# First time using a DA/polishing in the sun



## gareth_j (May 26, 2018)

Ok so just had my first crack at DA polishing. I don’t own a garage so had to battle with this hot weather and try polish around it but inevitably did polish in some sun. 

I used a das6 v2 with a green hexlogic pad and some S20 black on my girlfriends heavily swirled and scratched red polo. Did a full decon the day before and snow foamed the next morning prior to polishing.

Seemed to shift the very fine swirls but struggled to remove anything deeper. Possibly because of shoddy technique or maybe only having the V2 (500w motor I think) but I would have thought the pad and compound would have made a bigger difference.

Question I have is could the sun have affected this? However the compound didn’t seem to dry, remained oily.
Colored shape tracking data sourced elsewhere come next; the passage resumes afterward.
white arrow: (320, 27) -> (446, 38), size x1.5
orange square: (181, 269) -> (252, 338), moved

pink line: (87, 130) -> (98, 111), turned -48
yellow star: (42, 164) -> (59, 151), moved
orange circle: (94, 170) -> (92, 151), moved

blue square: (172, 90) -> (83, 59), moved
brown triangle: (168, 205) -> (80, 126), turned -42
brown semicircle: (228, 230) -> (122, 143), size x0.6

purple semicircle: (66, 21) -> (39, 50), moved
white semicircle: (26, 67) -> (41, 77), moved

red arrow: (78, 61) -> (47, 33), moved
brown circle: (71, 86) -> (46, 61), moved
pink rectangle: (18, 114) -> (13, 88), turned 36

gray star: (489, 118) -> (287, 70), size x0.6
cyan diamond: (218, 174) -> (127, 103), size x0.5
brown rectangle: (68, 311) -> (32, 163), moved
Or could it just be the bulletproof VW paint? 

I’ve got a microfibre pad on route and was thinking about getting a heavier compound. Something like poorboys SSR3 given that it’s safe to use in the sun.

Any advice would be appreciated. 


Sent from my iPhone using Tapatalk


----------



## gaz1 (May 17, 2018)

Take no notice of me m8.....listen to these fellas


----------



## gareth_j (May 26, 2018)

I saw a video on forensic detailing channel, DA polishing for beginners, basically had that exact kit (apart from he used the das6 pro) and got great results on a golf, which is why I bought it. Like I say maybe crap technique! 
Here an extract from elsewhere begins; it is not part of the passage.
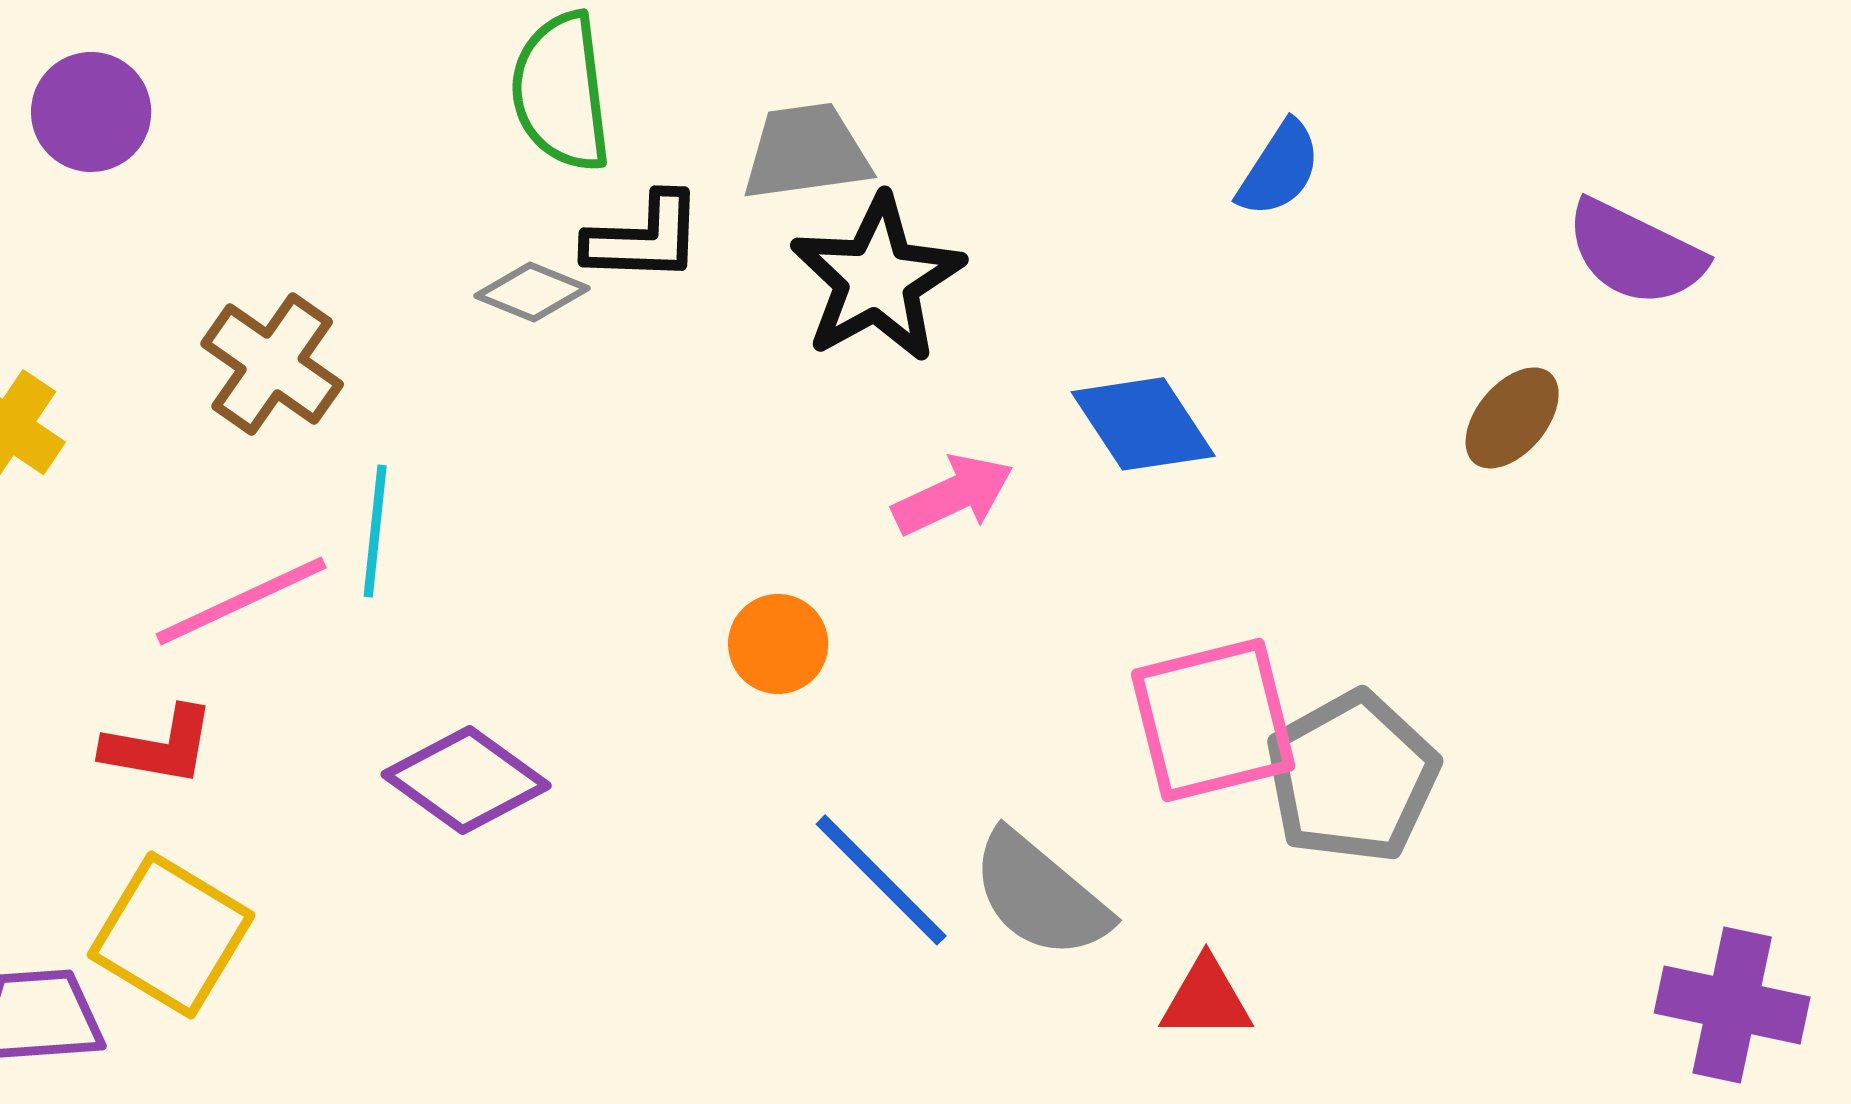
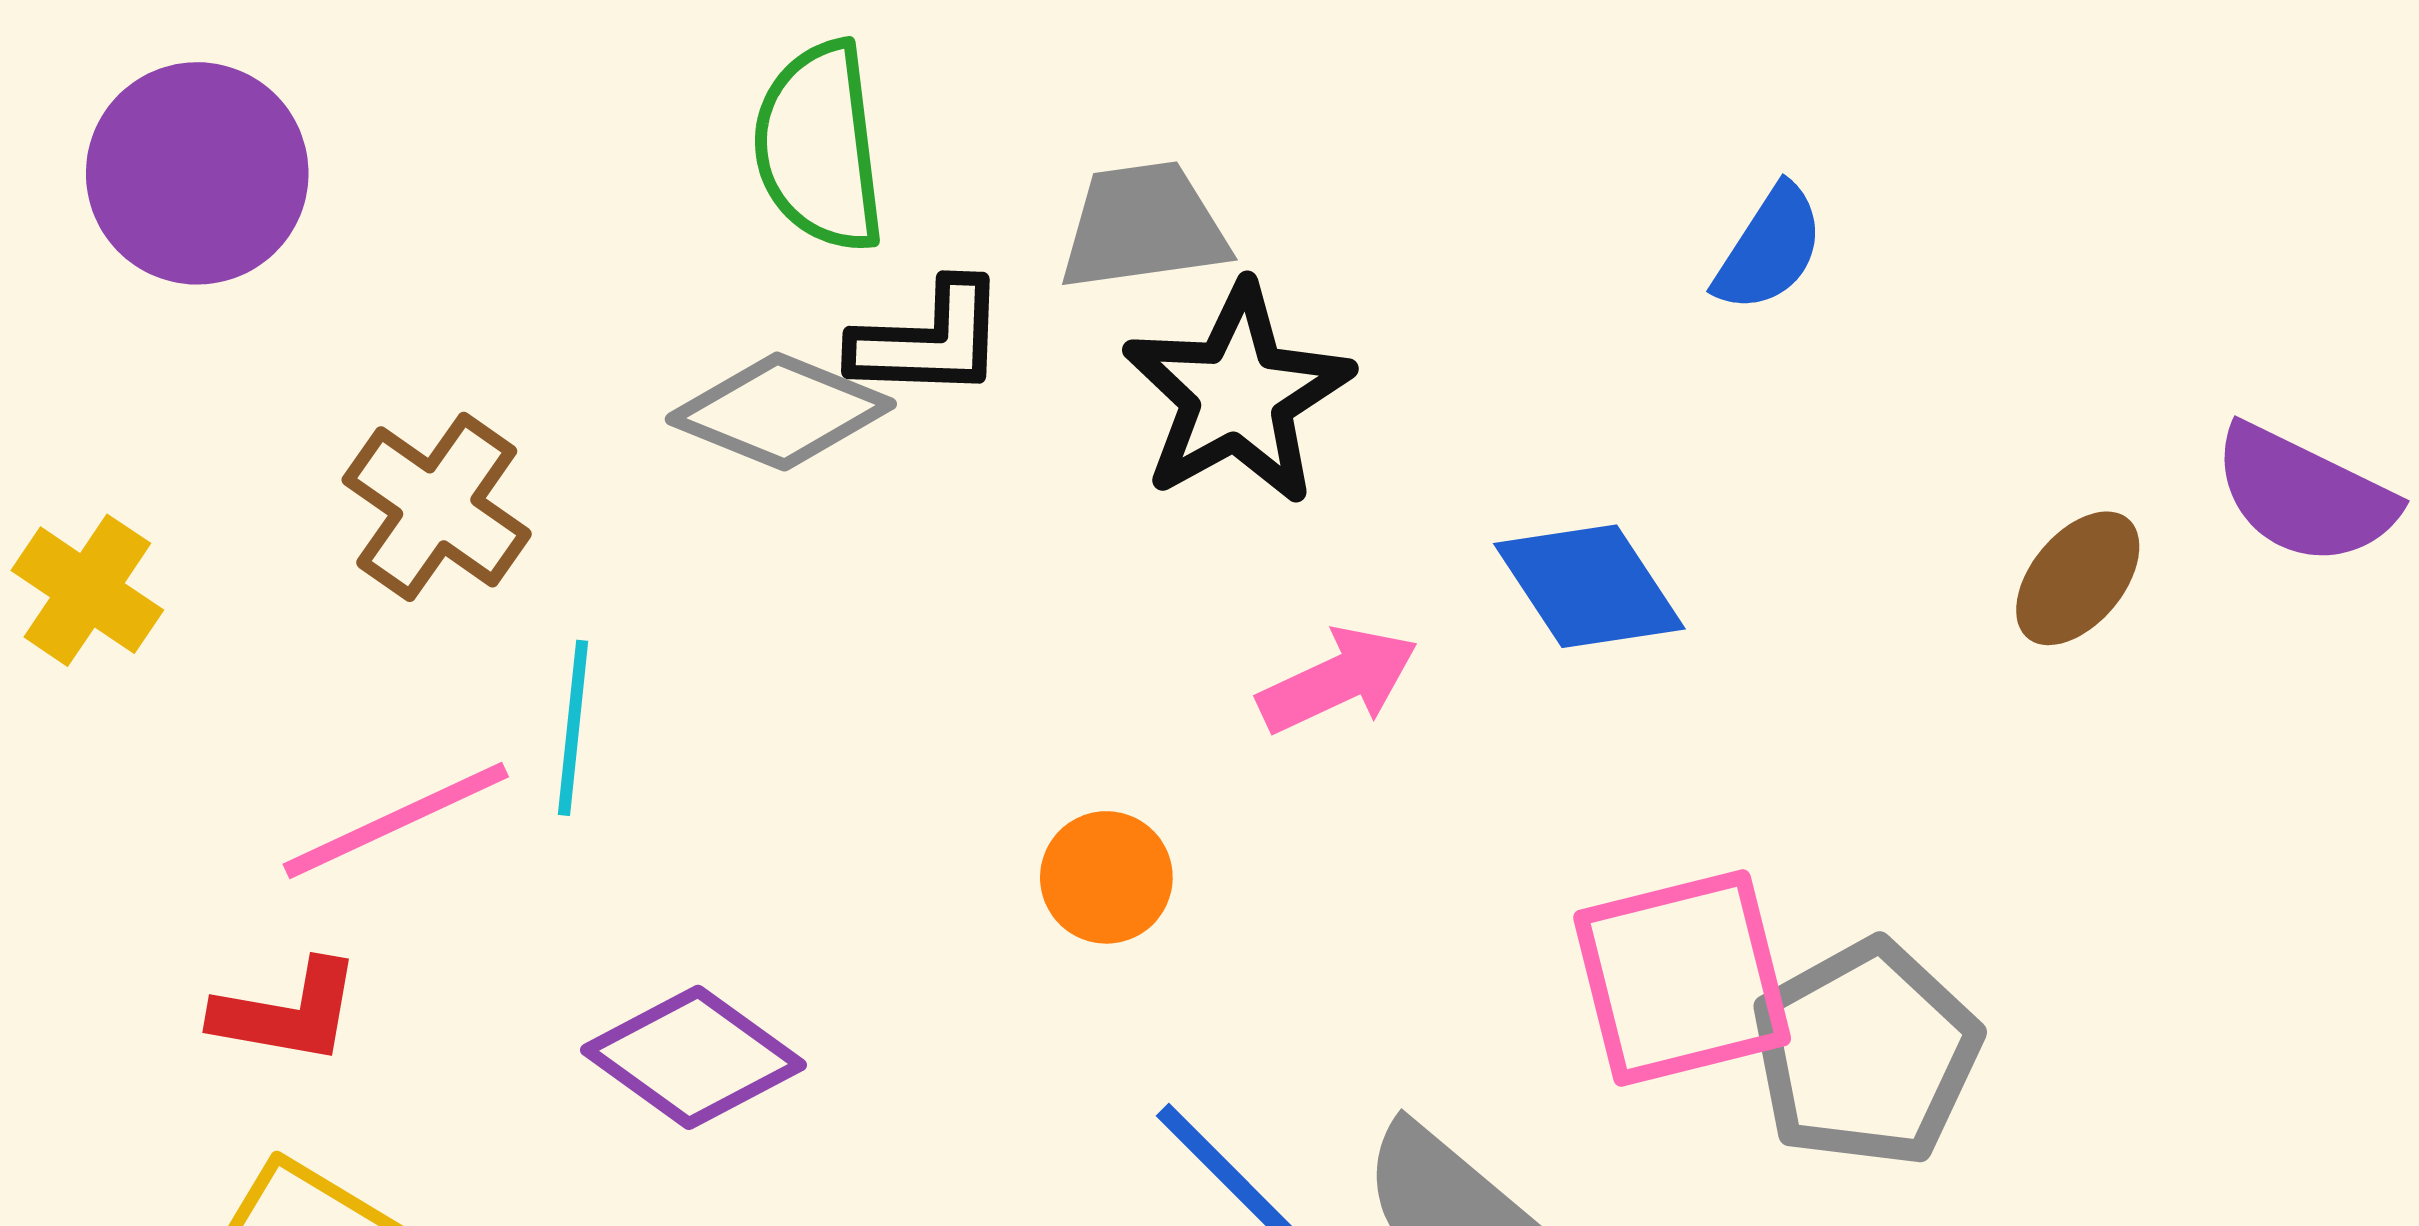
purple circle: (91, 112) -> (197, 173), size x1.4
purple semicircle: (1635, 253) -> (2304, 495), moved
gray diamond: (532, 292) -> (781, 412), size x1.5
Hoping that the microfibre pad I have on the way will provide more cut than the green hexlogic. What would you recommend as a medium compound? I would have thought the S20 I have would be classed as at least medium, scholl rate it 4/6 on cut. 

Any thoughts on the poorboys SSR3? I’ve also noticed they do an even stronger compound, master cut. Both are ok to work in direct sunlight.


----------



## ENEP (Mar 20, 2017)

Hi,

Keep working on your technique buddy before jumping on the aggressive pads and compounds.

S20 might not be enough to remove deeper scratches if the paint is hard but better try to focus on your technique and get a nice swirl free glossy car. The car will still look thousand times better than before.

When you feel more comfortable with the machine and feel that your technique has improved then move on to aggressive compounds and pads. Try out the aggressive stuff on scrap panels to begin with


----------



## muzzer (Feb 13, 2011)

ENEP said:


> Hi,
> 
> Keep working on your technique buddy before jumping on the aggressive pads and compounds.
> 
> ...


This should be THE most important thing to consider, you could have the most expensive machine and the best pads and cutting compounds but if your technique is off, it will make no difference as ENEP says.


----------



## gareth_j (May 26, 2018)

Cheers fellas 


Sent from my iPhone using Tapatalk


----------



## [email protected] (Apr 2, 2007)

The green hex pad is my go to polishing pad, that said your machine may not be powerful enough.

A few things to consider are shrink your work area, check the speed on the DA don't go to fast and keep an eye on your pad make sure it isn't clogged and change it if needed.


----------



## gareth_j (May 26, 2018)

I was toying with getting the das6 pro, thinking buy cheap buy twice but the V2 came highly so highly recommended for a beginner but at only 500w it does seem way off the mark, even the Halfords DA is 600w.

That being said it was my first ever crack, no doubt rubbish technique, far from perfect weather and I was focusing on trying to get the full car done in a day.

Clogging might have been an issue too, I stopped after each section to trying and clean the pad with a cheap toothbrush, only had 1 5.5 inch and 1 4 inch pad though! 

Think I will wait until it cools a little then take a bit more time. Mine will be due it’s winter detail in October.

Maybe a scrap panel in the back garden and a mess around with a microfibre pad and a heavier compound to compare will do some good until I give mine a go! 


Sent from my iPhone using Tapatalk


----------



## [email protected] (Apr 2, 2007)

Try and get yourself to a training day somewhere gtechniq are running some they have details on their facebook page.


----------



## gareth_j (May 26, 2018)

[email protected] said:


> Try and get yourself to a training day somewhere gtechniq are running some they have details on their facebook page.


I'm based in the north east... can anyone point me in the right direction of anything up here?

Sent from my iPhone using Tapatalk


----------